__Exercise brief__: Copy out each line featuring the string "abril" from the entries beneath.

════

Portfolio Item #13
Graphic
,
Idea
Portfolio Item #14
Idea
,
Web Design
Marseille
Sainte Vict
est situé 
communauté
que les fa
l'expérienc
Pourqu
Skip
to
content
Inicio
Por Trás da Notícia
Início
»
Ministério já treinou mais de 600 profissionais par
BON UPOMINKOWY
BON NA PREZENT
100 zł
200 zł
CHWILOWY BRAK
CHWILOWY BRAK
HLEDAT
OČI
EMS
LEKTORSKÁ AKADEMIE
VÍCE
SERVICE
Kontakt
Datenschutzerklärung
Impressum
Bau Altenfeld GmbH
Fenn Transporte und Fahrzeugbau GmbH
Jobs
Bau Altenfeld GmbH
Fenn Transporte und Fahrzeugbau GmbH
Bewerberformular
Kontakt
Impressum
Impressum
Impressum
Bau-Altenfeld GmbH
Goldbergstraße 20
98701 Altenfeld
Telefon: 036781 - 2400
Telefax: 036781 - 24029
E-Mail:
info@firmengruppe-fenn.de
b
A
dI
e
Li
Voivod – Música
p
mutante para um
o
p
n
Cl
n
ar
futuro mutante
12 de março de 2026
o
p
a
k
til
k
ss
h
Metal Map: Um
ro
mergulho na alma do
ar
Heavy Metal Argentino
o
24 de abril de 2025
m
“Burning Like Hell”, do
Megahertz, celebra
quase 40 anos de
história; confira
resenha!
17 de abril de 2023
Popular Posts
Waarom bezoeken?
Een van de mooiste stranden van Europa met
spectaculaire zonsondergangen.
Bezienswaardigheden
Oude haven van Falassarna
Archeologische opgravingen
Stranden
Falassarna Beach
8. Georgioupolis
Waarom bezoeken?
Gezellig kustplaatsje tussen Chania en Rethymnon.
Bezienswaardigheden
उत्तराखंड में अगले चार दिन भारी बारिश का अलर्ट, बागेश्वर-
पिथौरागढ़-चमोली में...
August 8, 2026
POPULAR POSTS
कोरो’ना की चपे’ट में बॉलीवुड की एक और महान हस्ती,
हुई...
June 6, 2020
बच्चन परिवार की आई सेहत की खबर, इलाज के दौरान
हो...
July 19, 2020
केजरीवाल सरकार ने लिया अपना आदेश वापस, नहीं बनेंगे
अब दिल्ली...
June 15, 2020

════

__Result below__:
24 de abril de 2025
17 de abril de 2023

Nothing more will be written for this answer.